Moscou considera a ascensão da Ucrânia à OTAN estrategicamente inadmissível e está preocupado com a ideia de se tornar um posto avançado ocidental na fronteira com a Rússia. Para demonstrar sua determinação em face dessa agressão percebida, a Rússia conduziu exercícios militares no Mar Negro em 3 de julho, nos quais aviões de guerra praticaram bombardeios de navios inimigos. A retórica crescente na sequência do incidente do HMS Defender levanta a questão: que vantagem estratégica o Ocidente ganha com esse tipo de manobra provocativa? Alguns podem argumentar que é para fortalecer nosso relacionamento militar com a Ucrânia e expressar nosso compromisso com Kiev como aliado. No entanto, não precisamos aceitar a anexação da Crimeia para evitar antagonizar desnecessariamente Moscou e correr o risco de um confronto militar. Mais uma vez, Washington pode continuar a apoiar o caminho da democracia para um país aspirante, mas a realidade exige que os EUA levem em consideração as realidades históricas e geográficas. Moscou não aceitará a adesão da Ucrânia à OTAN. Putin coloca isso na perspectiva correta quando afirma que a Rússia nunca desistiria de um confronto militar em sua própria fronteira antes que o Ocidente o fizesse: “Não fomos nós que viemos até eles [para realizar exercícios militares] a milhares de quilômetros de distância”.

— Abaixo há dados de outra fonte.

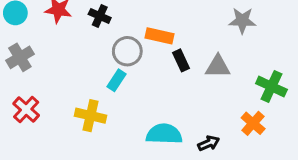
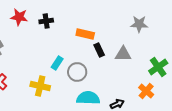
black cross: (100, 16) -> (46, 21), turned -32
gray circle: (127, 51) -> (77, 72), moved
green cross: (271, 87) -> (158, 67), turned 30

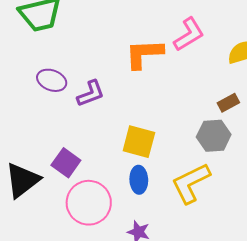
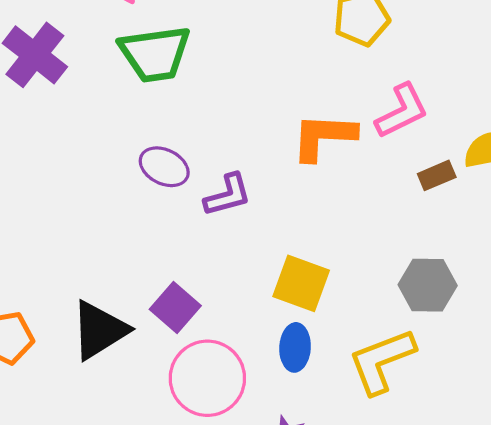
brown rectangle: (228, 103) -> (437, 175), moved

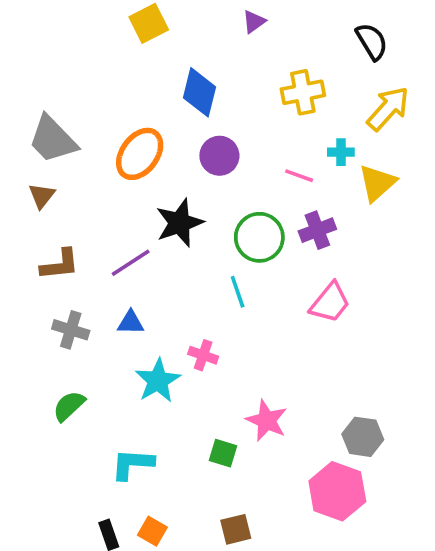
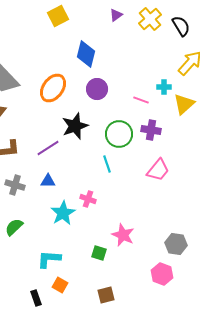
yellow cross: (303, 92) -> (150, 19), moved, turned -30
purple cross: (317, 230) -> (151, 130), turned 30
pink hexagon: (337, 491) -> (162, 274), size x0.7
orange square: (152, 531) -> (60, 285), moved

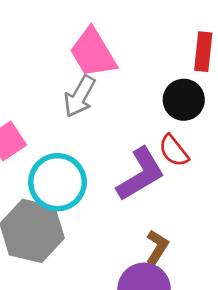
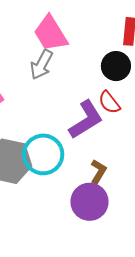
cyan circle: (57, 182) -> (43, 154), moved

Uma abordagem realista da política externa conclui que a Crimeia é um fato consumado para a Rússia - pelo menos enquanto o país estiver sob o governo de Putin (e dados seus movimentos para cimentar o poder, provavelmente será o caso em um futuro previsível). O movimento da Grã-Bretanha dentro das disputadas águas territoriais da Crimeia é, sem dúvida, uma provocação alheia ao seu próprio interesse nacional ou de qualquer outro país da OTAN. Este tipo de comportamento corre o risco de ser precipitado que a aliança liderada pelos Estados Unidos no final provavelmente perderá a face.

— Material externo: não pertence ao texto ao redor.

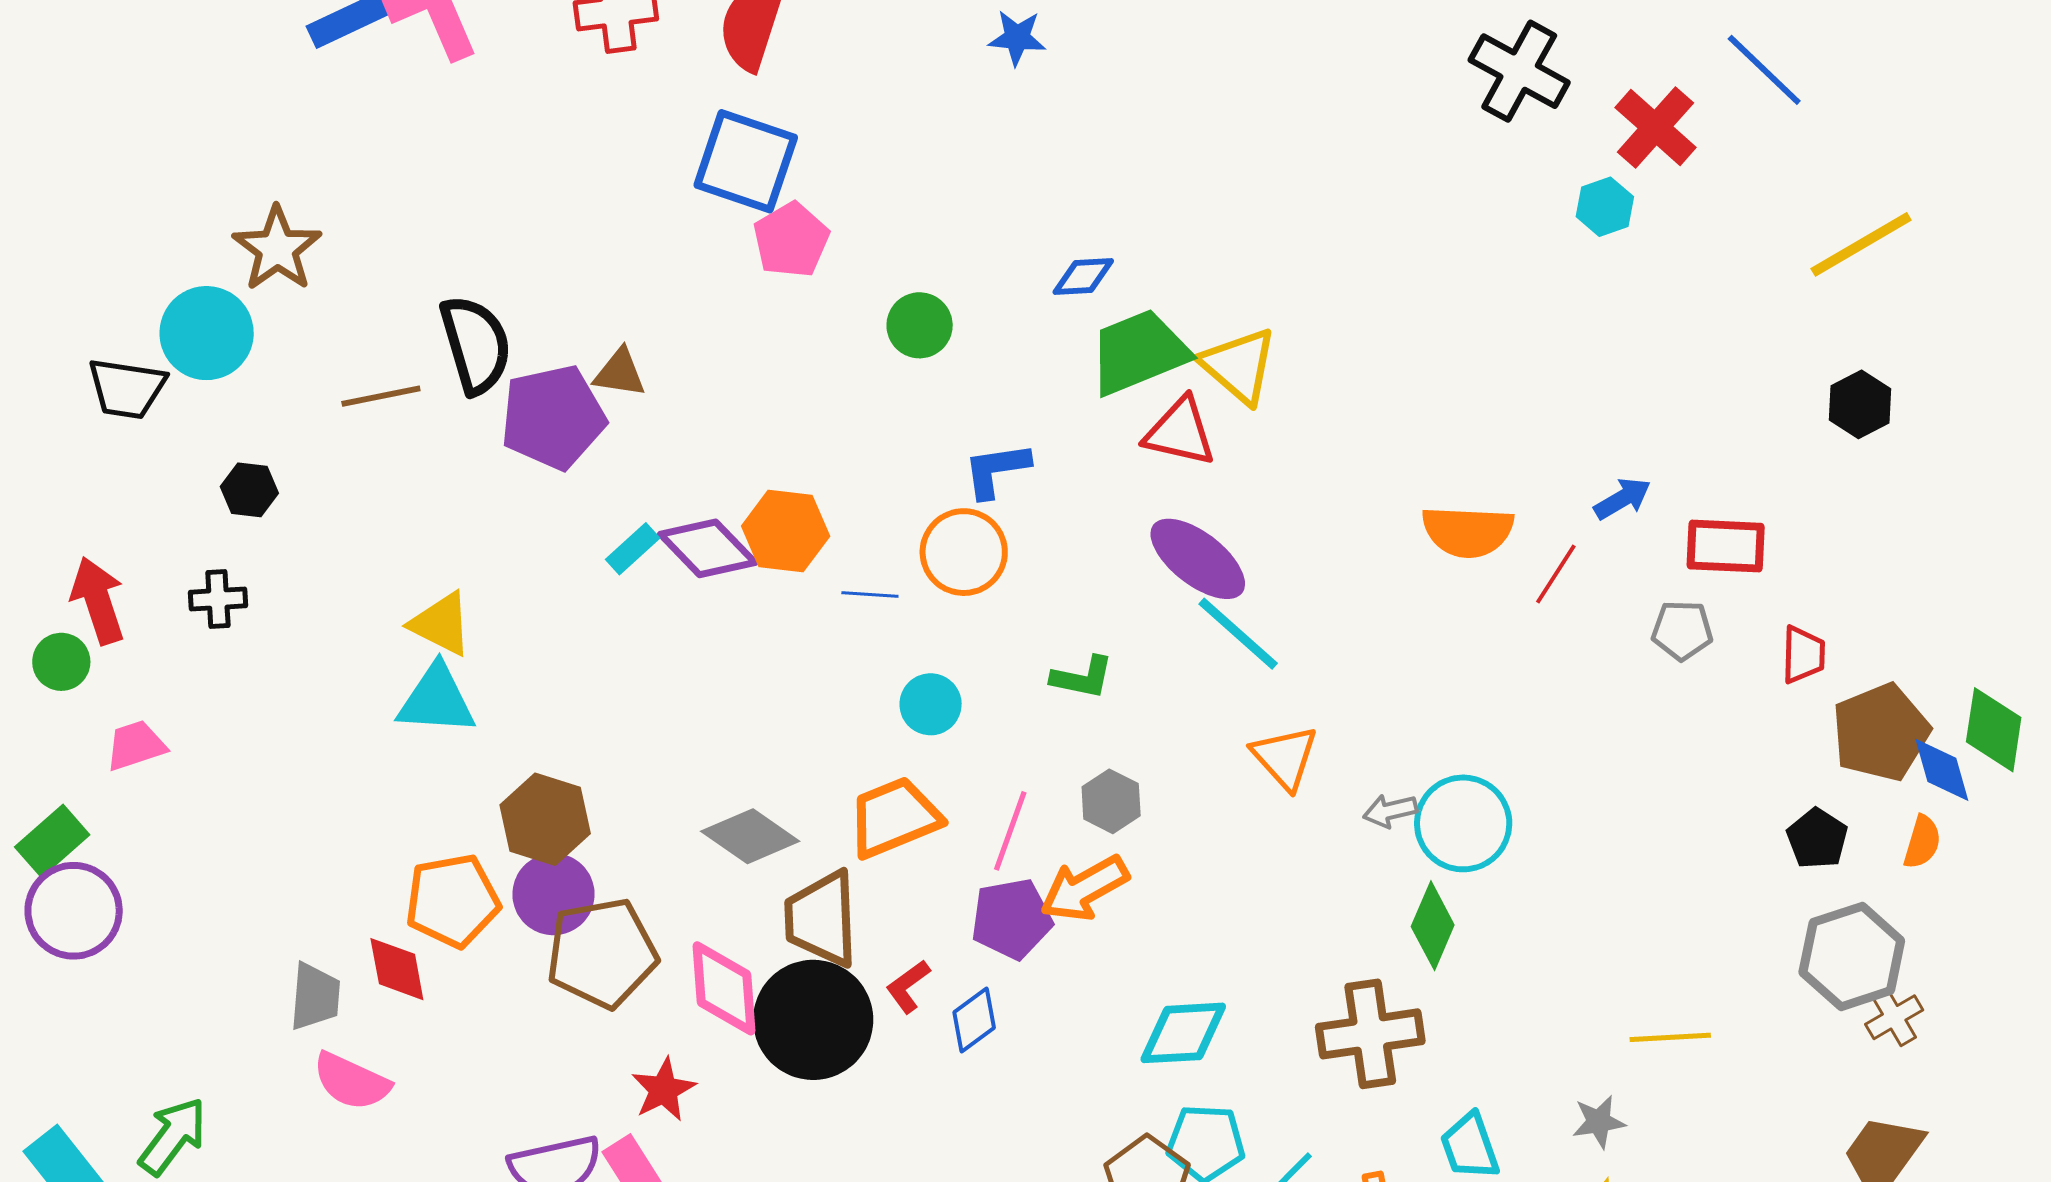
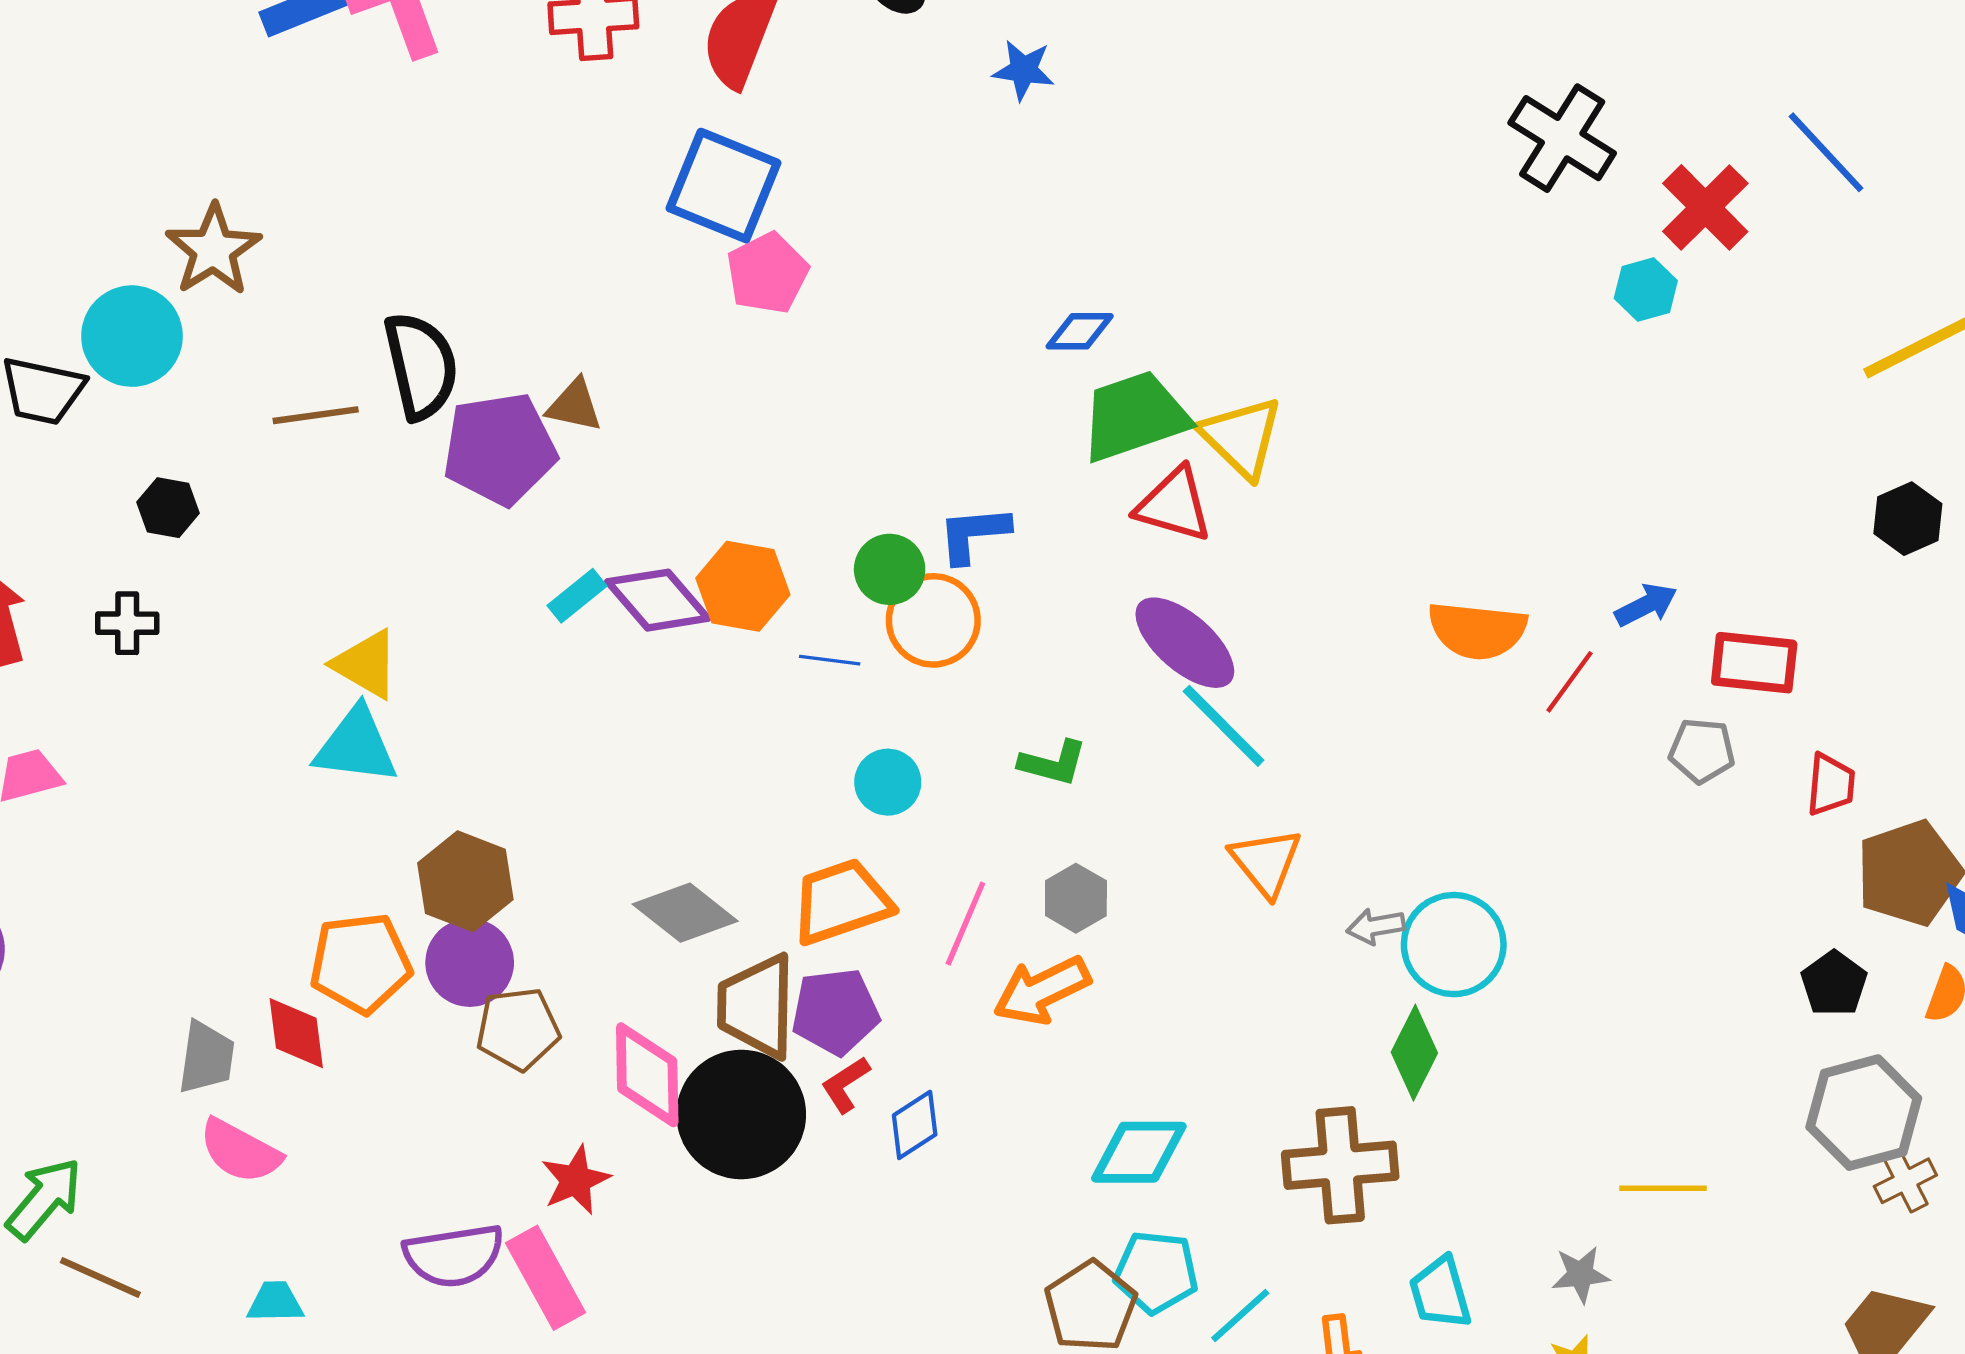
green circle: (920, 325) -> (890, 569), moved
purple pentagon: (1012, 919) -> (835, 1012), moved
brown pentagon: (602, 953) -> (518, 1029), size x0.7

À medida que cada lado gradualmente ultrapassa os limites, recuar torna-se mais difícil à medida que aumenta o dano resultante à reputação de cada país. No extremo mais extremo, mesmo um encontro militar em pequena escala provavelmente atrairia apenas simpatias iniciais das populações domésticas do Ocidente. A escalada inevitável por graus de qualquer encontro militar na fronteira da Rússia irá diminuir o apoio ocidental muito antes da resolução russa. A política externa dos Estados Unidos e de seus aliados ficaria mais bem servida se continuassem apoiando o processo de democratização na Ucrânia, dando apoio a Kiev na implementação de reformas internas que abordam a corrupção galopante e seu atual retrocesso para o autoritarismo. O fornecimento de apoio militar e treinamento às forças ucranianas durante a batalha contra os separatistas no leste do país demonstra, adicionalmente, que o Ocidente apoia ativamente aspirantes a democracias que enfrentam pressão de vizinhos ameaçadores; entretanto, a ilusão de que os Estados Unidos ou qualquer membro da OTAN estão dispostos a se envolver em uma guerra prolongada pelo território russo de fato deve ser dissipada.

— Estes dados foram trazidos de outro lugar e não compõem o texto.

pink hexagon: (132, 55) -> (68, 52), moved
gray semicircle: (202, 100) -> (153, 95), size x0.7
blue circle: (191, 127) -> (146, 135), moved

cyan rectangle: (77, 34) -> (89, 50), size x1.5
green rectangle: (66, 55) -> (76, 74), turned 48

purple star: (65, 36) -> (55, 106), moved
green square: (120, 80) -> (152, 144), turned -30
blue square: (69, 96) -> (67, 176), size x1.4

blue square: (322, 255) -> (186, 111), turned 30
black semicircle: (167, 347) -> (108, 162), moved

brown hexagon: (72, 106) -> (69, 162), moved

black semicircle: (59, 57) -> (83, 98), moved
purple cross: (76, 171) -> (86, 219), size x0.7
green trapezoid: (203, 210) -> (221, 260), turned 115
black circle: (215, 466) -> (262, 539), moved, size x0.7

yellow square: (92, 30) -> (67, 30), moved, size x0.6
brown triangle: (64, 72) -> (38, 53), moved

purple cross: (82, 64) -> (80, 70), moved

A Rússia precisa ser pega em flagrante quando se envolve em atividades ilegais no cenário global. De qualquer forma, os Estados Unidos deveriam enviar sinais claros a Moscou de que enfrentará a agressão extraterritorial russa com uma resposta assimétrica. Putin antecipadamente chamou o blefe dos Estados Unidos quando se trata da Crimeia, no entanto, e continuar a perseguir uma estratégia ousada nessa área só prejudicará a reputação de Washington e de seus aliados da OTAN. Dominick Sansone é um estudante graduado da Escola de Estudos Internacionais Avançados da Universidade Johns Hopkins em Bolonha, Itália.